● **REQUIRED ACTION**
Report all lines from the entries below in which "Lạnh" appears.

═══ EXTRACTED INFORMATION ═══

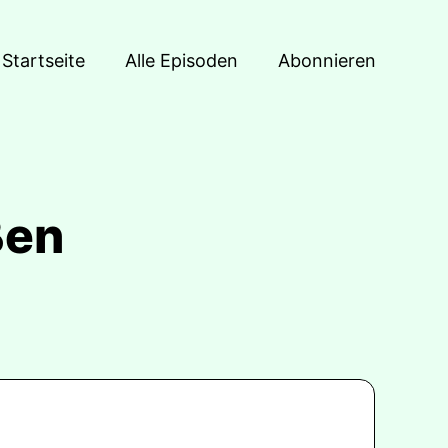
Startseite
Alle Episoden
Abonnieren
ßen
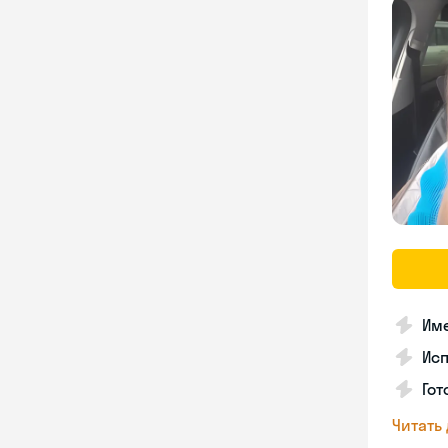
Име
Ис
Гот
Читать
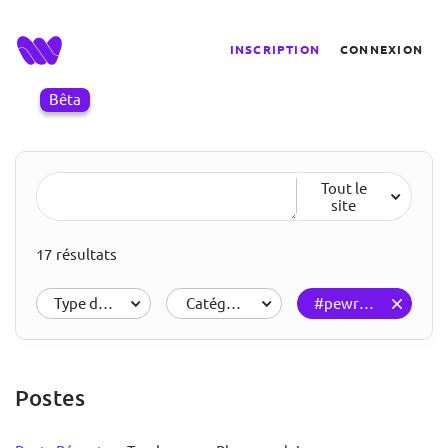
INSCRIPTION
CONNEXION
Bêta
Tout le
site
17 résultats
Type de résultats
Catégories
#pewresearchcent
Postes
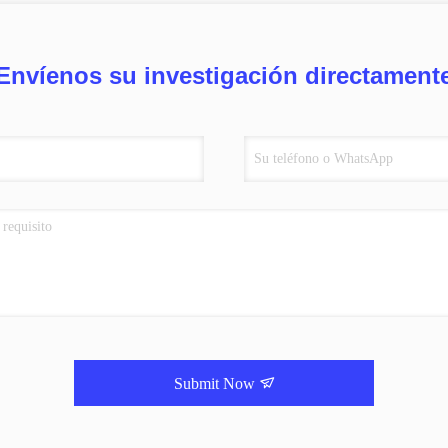
Envíenos su investigación directament
Submit Now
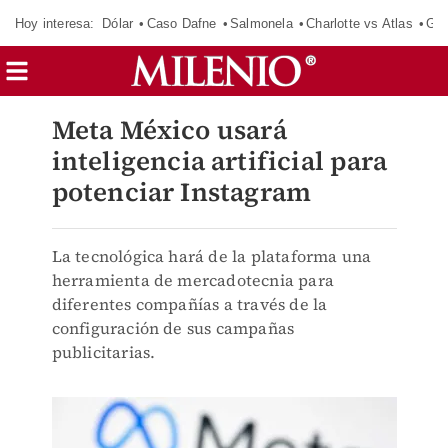
Hoy interesa:
Dólar
Caso Dafne
Salmonela
Charlotte vs Atlas
Gab
Meta México usará
inteligencia artificial para
potenciar Instagram
La tecnológica hará de la plataforma una
herramienta de mercadotecnia para
diferentes compañías a través de la
configuración de sus campañas
publicitarias.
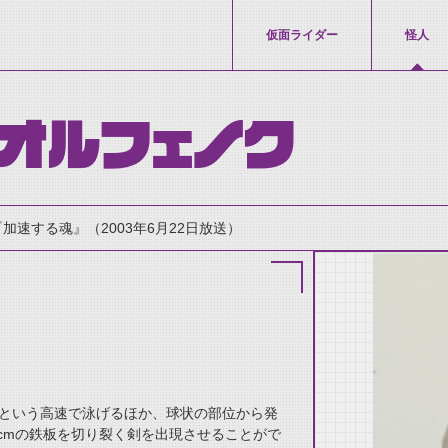
仮面ライダー
怪人
オルフェノク
『加速する魂』（2003年6月22日放送）
thumbnail Prev
m）という高速で泳げるほか、球状の部位から発
0cmの鉄板を切り裂く剣を出現させることがで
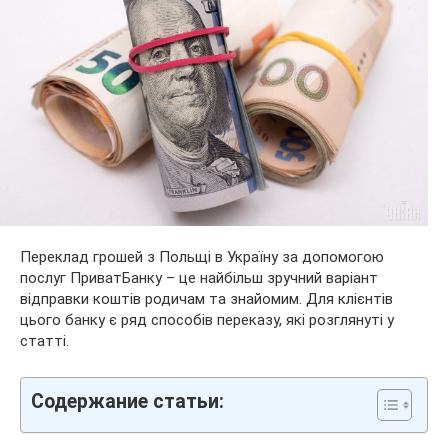
Переклад грошей з Польщі в Україну за допомогою
послуг ПриватБанку – це найбільш зручний варіант
відправки коштів родичам та знайомим. Для клієнтів
цього банку є ряд способів переказу, які розглянуті у
статті.
Содержание статьи:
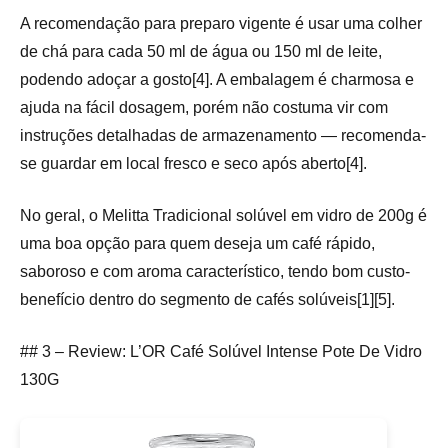
A recomendação para preparo vigente é usar uma colher
de chá para cada 50 ml de água ou 150 ml de leite,
podendo adoçar a gosto[4]. A embalagem é charmosa e
ajuda na fácil dosagem, porém não costuma vir com
instruções detalhadas de armazenamento — recomenda-
se guardar em local fresco e seco após aberto[4].
No geral, o Melitta Tradicional solúvel em vidro de 200g é
uma boa opção para quem deseja um café rápido,
saboroso e com aroma característico, tendo bom custo-
benefício dentro do segmento de cafés solúveis[1][5].
## 3 – Review: L’OR Café Solúvel Intense Pote De Vidro
130G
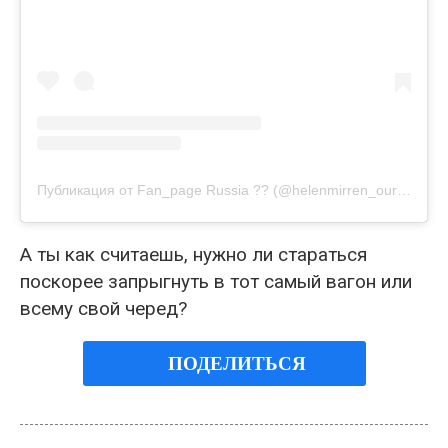
Публикация от Fan_page Russia ?? (@helenmirren_ourlove)
А ты как считаешь, нужно ли стараться
поскорее запрыгнуть в тот самый вагон или
всему свой черед?
ПОДЕЛИТЬСЯ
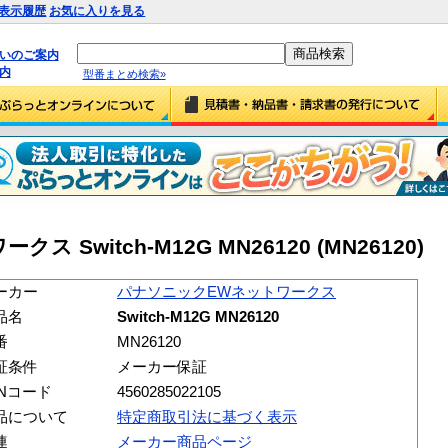
表示履歴
お気に入りを見る
払いのご案内
内
型番まとめ検索»
Switch-M12G MN26120 (MN26120)
ーカー
パナソニックEWネットワークス
品名
Switch-M12G MN26120
番
MN26120
証条件
メーカー保証
ANコード
4560285022105
品について
特定商取引法に基づく表示
連
メーカー商品ページ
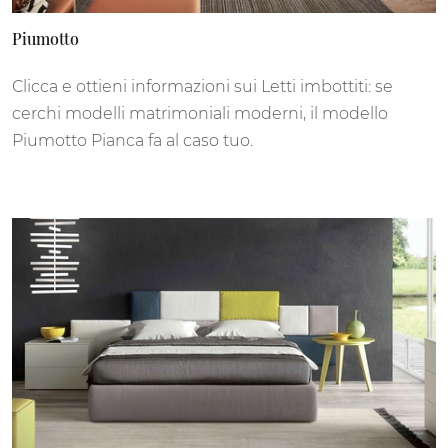
Piumotto
Clicca e ottieni informazioni sui Letti imbottiti: se
cerchi modelli matrimoniali moderni, il modello
Piumotto Pianca fa al caso tuo.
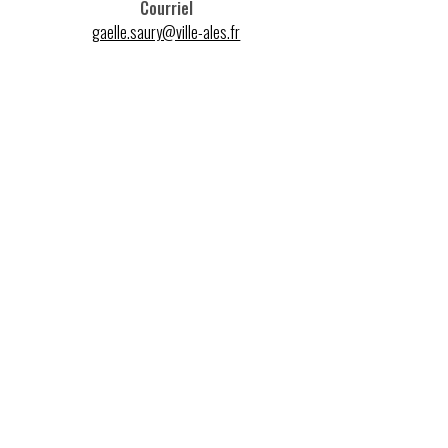
Courriel
gaelle.saury@ville-ales.fr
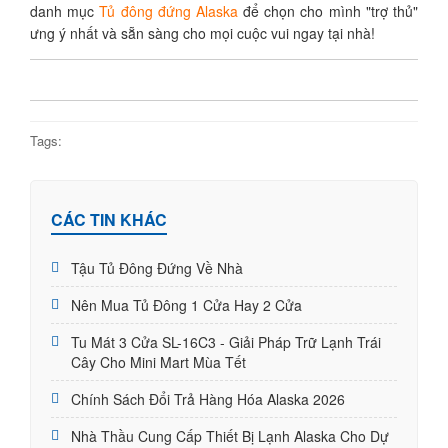
danh mục
Tủ đông đứng Alaska
để chọn cho mình "trợ thủ"
ưng ý nhất và sẵn sàng cho mọi cuộc vui ngay tại nhà!
Tags:
CÁC TIN KHÁC
Tậu Tủ Đông Đứng Về Nhà
Nên Mua Tủ Đông 1 Cửa Hay 2 Cửa
Tu Mát 3 Cửa SL-16C3 - Giải Pháp Trữ Lạnh Trái
Cây Cho Mini Mart Mùa Tết
Chính Sách Đổi Trả Hàng Hóa Alaska 2026
Nhà Thầu Cung Cấp Thiết Bị Lạnh Alaska Cho Dự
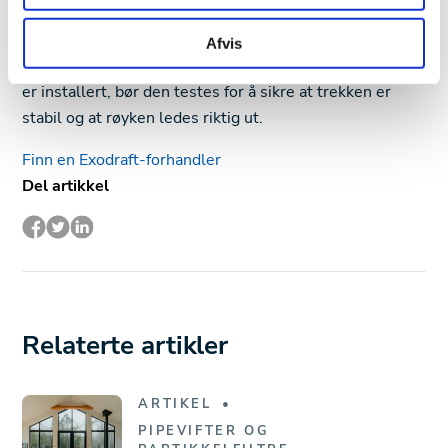
bør elektrisk tilkobling alltid overlates til en autorisert
installatør. Feilmontering kan føre til ustabil drift,
Afvis
redusert ytelse eller i verste fall brannfare. Når viften
er installert, bør den testes for å sikre at trekken er
stabil og at røyken ledes riktig ut.
Finn en Exodraft-forhandler
Del artikkel
Relaterte artikler
ARTIKEL
PIPEVIFTER OG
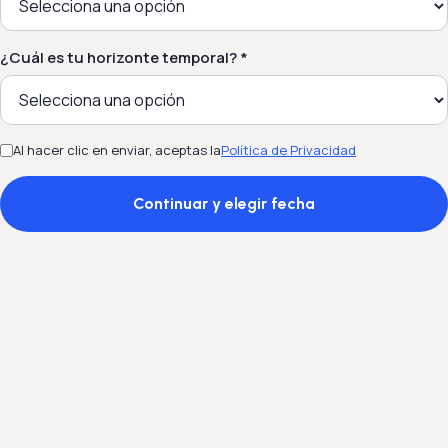
¿Cuál es tu horizonte temporal? *
Al hacer clic en enviar, aceptas la
Política de Privacidad
Continuar y elegir fecha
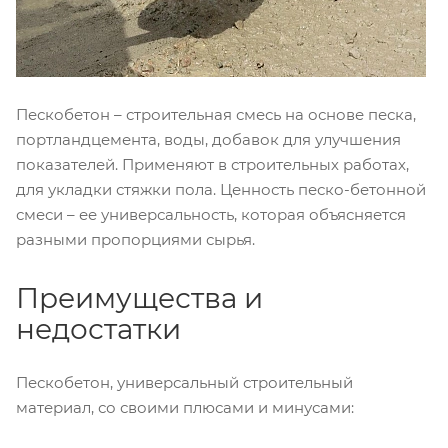
Пескобетон – строительная смесь на основе песка,
портландцемента, воды, добавок для улучшения
показателей. Применяют в строительных работах,
для укладки стяжки пола. Ценность песко-бетонной
смеси – ее универсальность, которая объясняется
разными пропорциями сырья.
Преимущества и
недостатки
Пескобетон, универсальный строительный
материал, со своими плюсами и минусами:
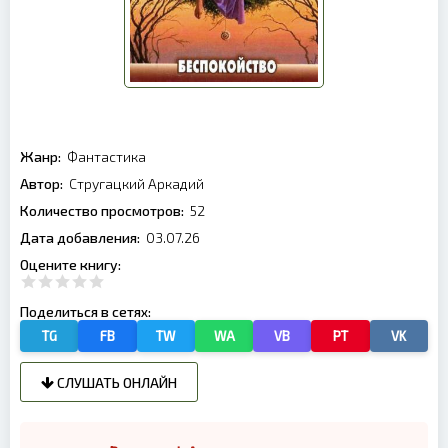
Жанр:
Фантастика
Автор:
Стругацкий Аркадий
Количество просмотров:
52
Дата добавления:
03.07.26
Оцените книгу:
Поделиться в сетях:
TG
FB
TW
WA
VB
PT
VK
СЛУШАТЬ ОНЛАЙН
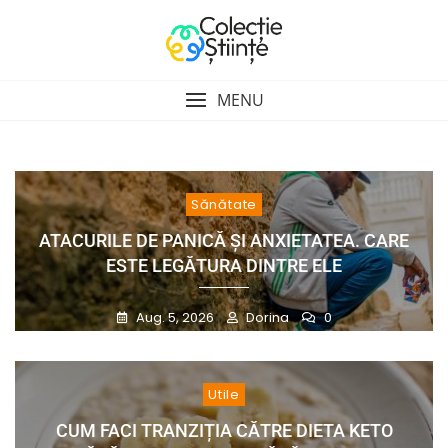
Skip
to
content
MENU
Sănătate
ATACURILE DE PANICĂ ȘI ANXIETATEA. CARE
ESTE LEGĂTURA DINTRE ELE
Aug. 5, 2026
Dorina
0
Utile
CUM FACI TRANZIȚIA CĂTRE DIETA KETO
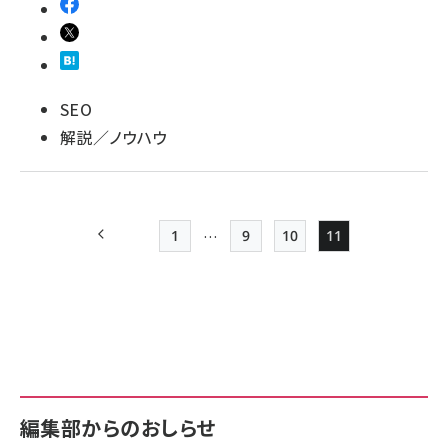
SEO
解説／ノウハウ
…
1
9
10
11
前ページ
先頭ページ
Page
Page
Page
ペー
ジ
送
り
編集部からのおしらせ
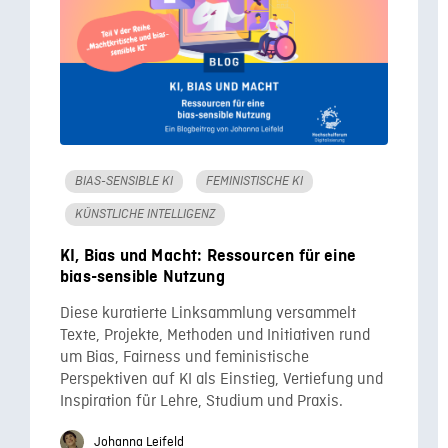
BIAS-SENSIBLE KI
FEMINISTISCHE KI
KÜNSTLICHE INTELLIGENZ
KI, Bias und Macht: Ressourcen für eine
bias-sensible Nutzung
Diese kuratierte Linksammlung versammelt
Texte, Projekte, Methoden und Initiativen rund
um Bias, Fairness und feministische
Perspektiven auf KI als Einstieg, Vertiefung und
Inspiration für Lehre, Studium und Praxis.
Johanna Leifeld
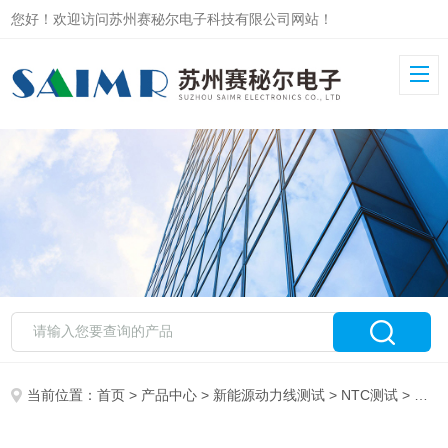
您好！欢迎访问苏州赛秘尔电子科技有限公司网站！
当前位置：
首页
>
产品中心
>
新能源动力线测试
>
NTC测试
> 高速连接器 测试设备SAIMR7000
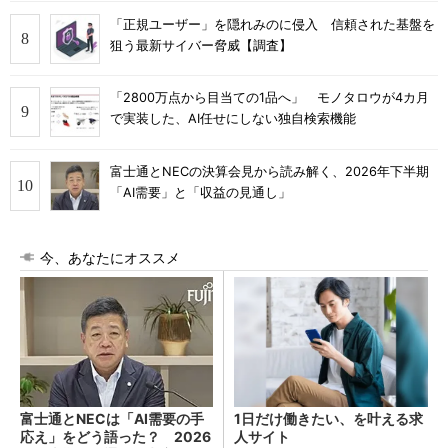
「正規ユーザー」を隠れみのに侵入 信頼された基盤を
狙う最新サイバー脅威【調査】
「2800万点から目当ての1品へ」 モノタロウが4カ月
で実装した、AI任せにしない独自検索機能
富士通とNECの決算会見から読み解く、2026年下半期
「AI需要」と「収益の見通し」
今、あなたにオススメ
富士通とNECは「AI需要の手
1日だけ働きたい、を叶える求
応え」をどう語った？ 2026
人サイト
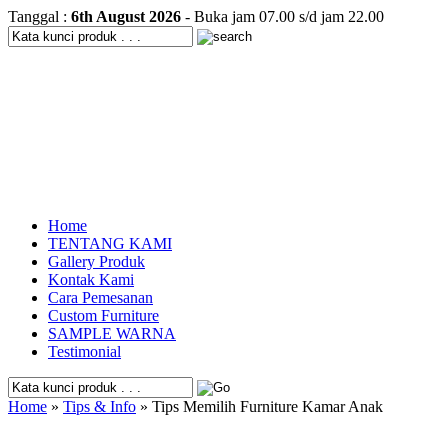
Tanggal :
6th August 2026
- Buka jam 07.00 s/d jam 22.00
Home
TENTANG KAMI
Gallery Produk
Kontak Kami
Cara Pemesanan
Custom Furniture
SAMPLE WARNA
Testimonial
Home
»
Tips & Info
» Tips Memilih Furniture Kamar Anak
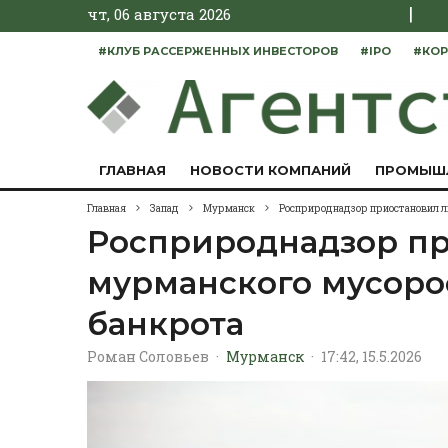
|
чт, 06 августа 2026
#КЛУБ РАССЕРЖЕННЫХ ИНВЕСТОРОВ
#IPO
#КОР
ГЛАВНАЯ
НОВОСТИ КОМПАНИЙ
ПРОМЫШ
Главная
Запад
Мурманск
Росприроднадзор приостановил л
Росприроднадзор п
мурманского мусоро
банкрота
Роман Соловьев
·
Мурманск
·
17:42, 15.5.2026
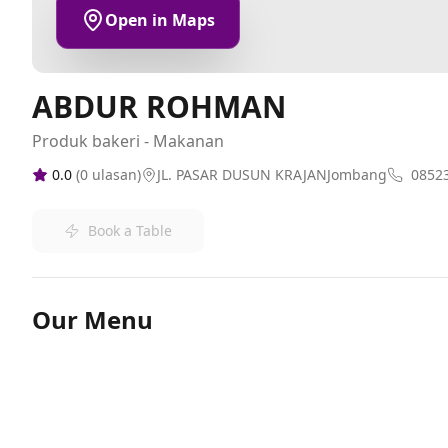
Open in Maps
ABDUR ROHMAN
Produk bakeri - Makanan
0.0
(
0
ulasan)
JL. PASAR DUSUN KRAJANJombang
0852
Book a Table
Our Menu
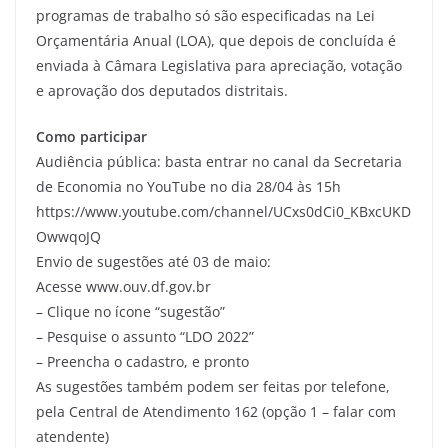
programas de trabalho só são especificadas na Lei
Orçamentária Anual (LOA), que depois de concluída é
enviada à Câmara Legislativa para apreciação, votação
e aprovação dos deputados distritais.
Como participar
Audiência pública: basta entrar no canal da Secretaria
de Economia no YouTube no dia 28/04 às 15h
https://www.youtube.com/channel/UCxs0dCi0_KBxcUKD
OwwqoJQ
Envio de sugestões até 03 de maio:
Acesse www.ouv.df.gov.br
– Clique no ícone “sugestão”
– Pesquise o assunto “LDO 2022”
– Preencha o cadastro, e pronto
As sugestões também podem ser feitas por telefone,
pela Central de Atendimento 162 (opção 1 – falar com
atendente)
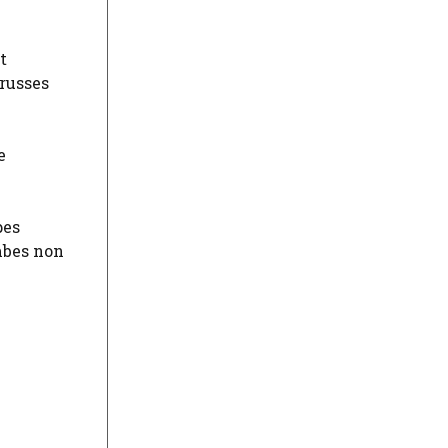
t
russes
e
pes
mbes non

═══

● **YOUR RESPONSE**
Tu Mát 3 Cửa SL-16C3 - Giải Pháp Trữ Lạnh Trái
Nhà Thầu Cung Cấp Thiết Bị Lạnh Alaska Cho Dự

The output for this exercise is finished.